Letter from the Editor

IT seems as if every day, we hear about another data breach. It has become a familiar story: a company admits its systems were breached and sensitive customer information was stolen. It seems that either the hackers have gotten better and busier, or companies are just more vulnerable with multiple access points and weaknesses in complicated systems.

But there’s another element to this as well. We’re changing into a society that demands more privacy and better security measures from the companies we do business with. Five years ago, it wasn’t common for a board of directors of a company to be informed of a sizeable security incident, according to Chris Novak, the director of investigative response for Verizon, which does investigations into hacking. “They were handled as if they weren’t a big deal,” he says. Nowadays, the board frequently calls him into weekly meetings after a data breach.

Companies, senior executives and boards know they’ll ultimately be held responsible for any lapses in their security systems, as the Target Corp. data breach proved in 2013, when up to 70 million records were potentially compromised. The breach ultimately cost Gregg Steinhafel, who had spent 15 years as the company’s CEO, his job.

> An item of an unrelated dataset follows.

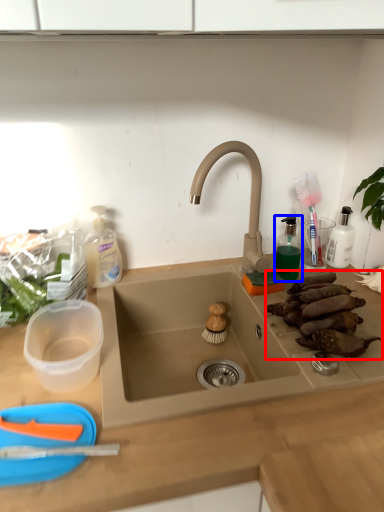 Question: Which point is further to the camera, food (highlighted by a red box) or toiletry (highlighted by a blue box)?

Choices:
 (A) food
 (B) toiletry

Answer: (B)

Even though consumers freely give away their personal information every day, entering demographic data into this or that website in exchange for access, giving away their entire phone contact list in exchange for a free app, the government has been slowly moving in the direction of mandating more privacy. With the passage of the Health Insurance Portability and Accountability Act of 1996, the move toward mandated protections for consumers was well underway. The Gramm-Leach-Bliley Act of 1999 required many financial institutions, including banks, to send privacy notices to consumers that detail ways that they can opt out of sharing their information with third parties.

And under the European Union’s new general data protection (GDPR) provisions, financial institutions will have a new set of rules that govern how they handle the private information of residents of the European Union. Even a company doing business in the United States that happens to have some European account holders will have to comply, starting in May 2018.

It’s a safe bet that this general trend toward greater privacy and protection will continue here and abroad. The growing number of devices connected to the internet, from refrigerators to watches, expose us to even more breaches of our private information, and as more people find their information stolen and their identities robbed from them, you can expect that Congress or state legislators will act. The focus on the privacy of consumer and business data will escalate in an age where we are increasingly connected online and increasingly giving away the goods.